- _WHAT YOU SHOULD DO_:
In the records that follow, find the line containing "Я зарегистрирован, но не мог" and the line containing "październik 2019", then transcribe both and every line between them exactly, omitting pictures.

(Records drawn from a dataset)

________________________________________

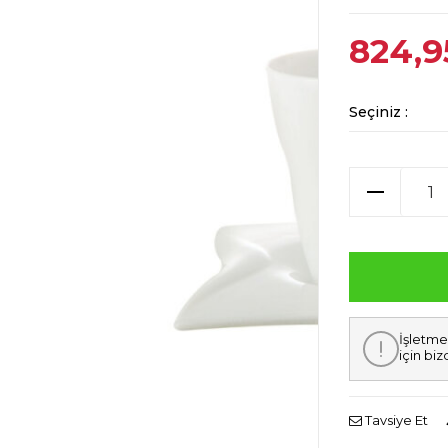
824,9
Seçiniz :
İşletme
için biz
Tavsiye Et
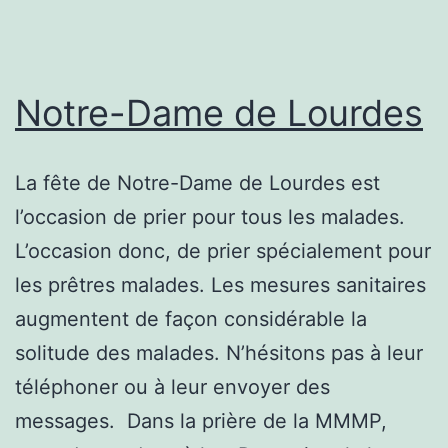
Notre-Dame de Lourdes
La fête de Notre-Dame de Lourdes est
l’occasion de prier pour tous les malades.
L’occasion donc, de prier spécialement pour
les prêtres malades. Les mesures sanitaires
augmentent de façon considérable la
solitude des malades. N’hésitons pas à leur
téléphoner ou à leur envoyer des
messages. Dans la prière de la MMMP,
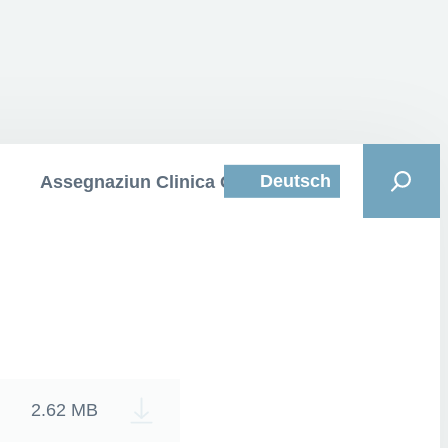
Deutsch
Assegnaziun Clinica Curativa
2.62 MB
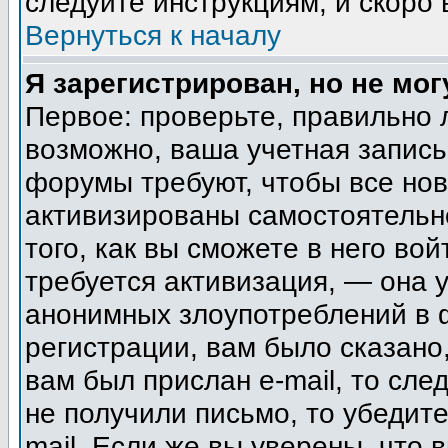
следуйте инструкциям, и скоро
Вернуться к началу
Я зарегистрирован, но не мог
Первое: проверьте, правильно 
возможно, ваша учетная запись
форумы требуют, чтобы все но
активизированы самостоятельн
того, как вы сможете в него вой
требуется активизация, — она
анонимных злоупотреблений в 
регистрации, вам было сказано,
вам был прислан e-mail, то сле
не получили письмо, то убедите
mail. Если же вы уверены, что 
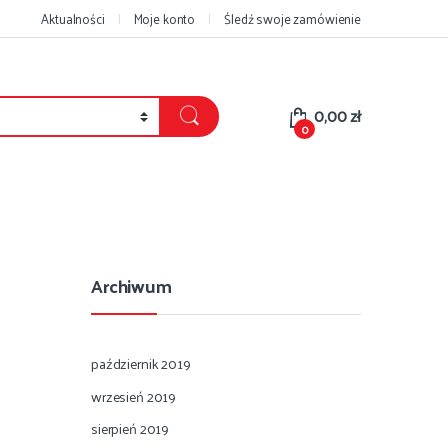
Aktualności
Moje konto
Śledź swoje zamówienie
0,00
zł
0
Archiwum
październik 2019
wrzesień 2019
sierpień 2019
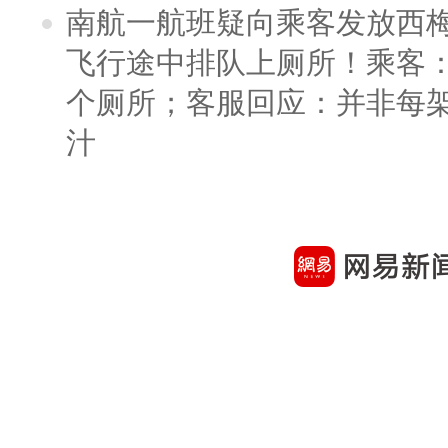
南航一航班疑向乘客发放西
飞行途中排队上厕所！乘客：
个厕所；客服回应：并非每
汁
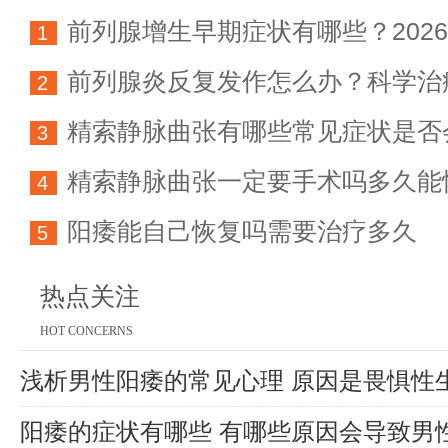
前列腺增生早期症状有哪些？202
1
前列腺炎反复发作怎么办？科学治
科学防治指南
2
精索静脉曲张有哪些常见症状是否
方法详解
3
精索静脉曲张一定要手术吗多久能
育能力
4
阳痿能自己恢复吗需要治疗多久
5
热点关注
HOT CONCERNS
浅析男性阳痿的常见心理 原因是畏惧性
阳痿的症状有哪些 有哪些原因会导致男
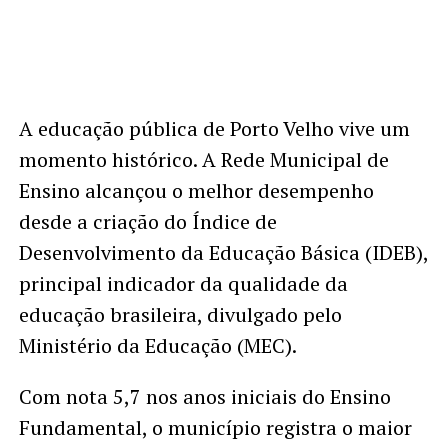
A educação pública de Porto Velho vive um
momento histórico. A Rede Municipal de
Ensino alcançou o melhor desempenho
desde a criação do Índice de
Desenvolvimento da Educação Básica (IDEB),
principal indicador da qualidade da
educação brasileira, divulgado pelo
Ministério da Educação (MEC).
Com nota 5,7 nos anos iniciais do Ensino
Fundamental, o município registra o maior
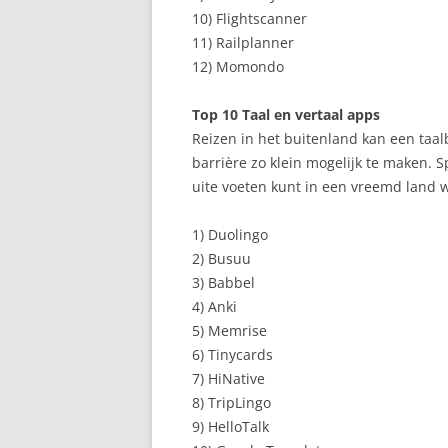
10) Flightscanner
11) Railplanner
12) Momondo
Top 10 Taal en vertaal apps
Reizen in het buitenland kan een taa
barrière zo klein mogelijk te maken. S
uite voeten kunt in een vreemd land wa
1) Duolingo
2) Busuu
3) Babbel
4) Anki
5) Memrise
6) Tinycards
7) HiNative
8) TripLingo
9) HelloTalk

________________________________________

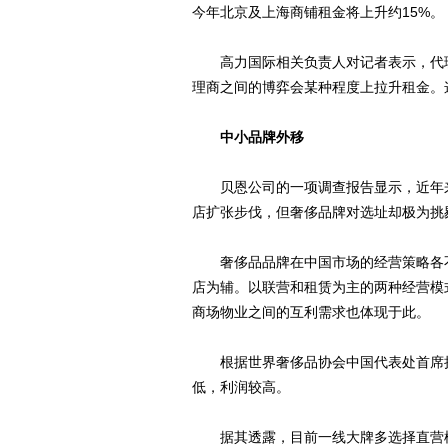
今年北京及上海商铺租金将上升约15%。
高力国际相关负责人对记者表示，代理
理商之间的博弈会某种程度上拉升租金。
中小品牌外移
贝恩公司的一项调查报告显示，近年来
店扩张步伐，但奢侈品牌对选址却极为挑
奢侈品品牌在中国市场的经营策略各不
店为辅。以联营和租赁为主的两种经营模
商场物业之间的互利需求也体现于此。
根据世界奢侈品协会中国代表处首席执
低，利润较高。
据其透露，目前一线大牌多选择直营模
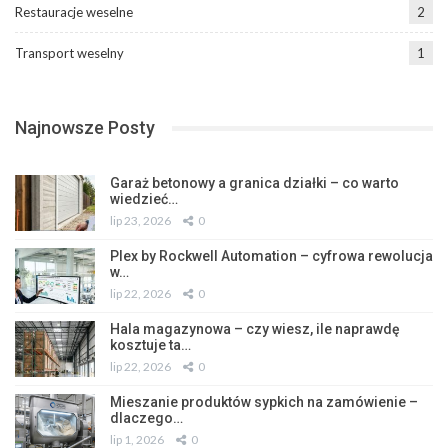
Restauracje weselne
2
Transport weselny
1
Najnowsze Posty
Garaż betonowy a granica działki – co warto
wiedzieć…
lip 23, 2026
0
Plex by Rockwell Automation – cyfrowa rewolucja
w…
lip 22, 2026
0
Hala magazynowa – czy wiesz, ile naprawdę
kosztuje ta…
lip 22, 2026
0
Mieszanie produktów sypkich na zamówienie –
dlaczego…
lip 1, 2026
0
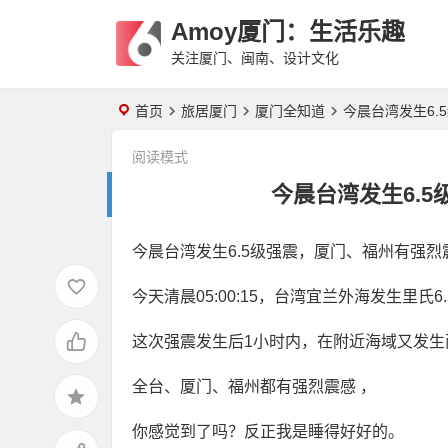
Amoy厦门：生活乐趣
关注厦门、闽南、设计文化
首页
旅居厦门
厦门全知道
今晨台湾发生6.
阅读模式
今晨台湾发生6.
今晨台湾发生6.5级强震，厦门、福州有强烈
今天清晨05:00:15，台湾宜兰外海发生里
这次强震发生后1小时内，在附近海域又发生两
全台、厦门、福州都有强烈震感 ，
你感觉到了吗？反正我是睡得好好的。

________________________________________

- _EXERCISE SOLUTION_:
Я зарегистрирован, но не мог
Первое: проверьте, правильно 
возможно, ваша учетная запись
форумы требуют, чтобы все но
активизированы самостоятельн
того, как вы сможете в него вой
требуется активизация, — она
анонимных злоупотреблений в 
регистрации, вам было сказано,
вам был прислан e-mail, то сле
не получили письмо, то убедите
mail. Если же вы уверены, что 
Aktualności
Moje konto
Śledź swoje zamówienie
0,00
zł
0
Archiwum
październik 2019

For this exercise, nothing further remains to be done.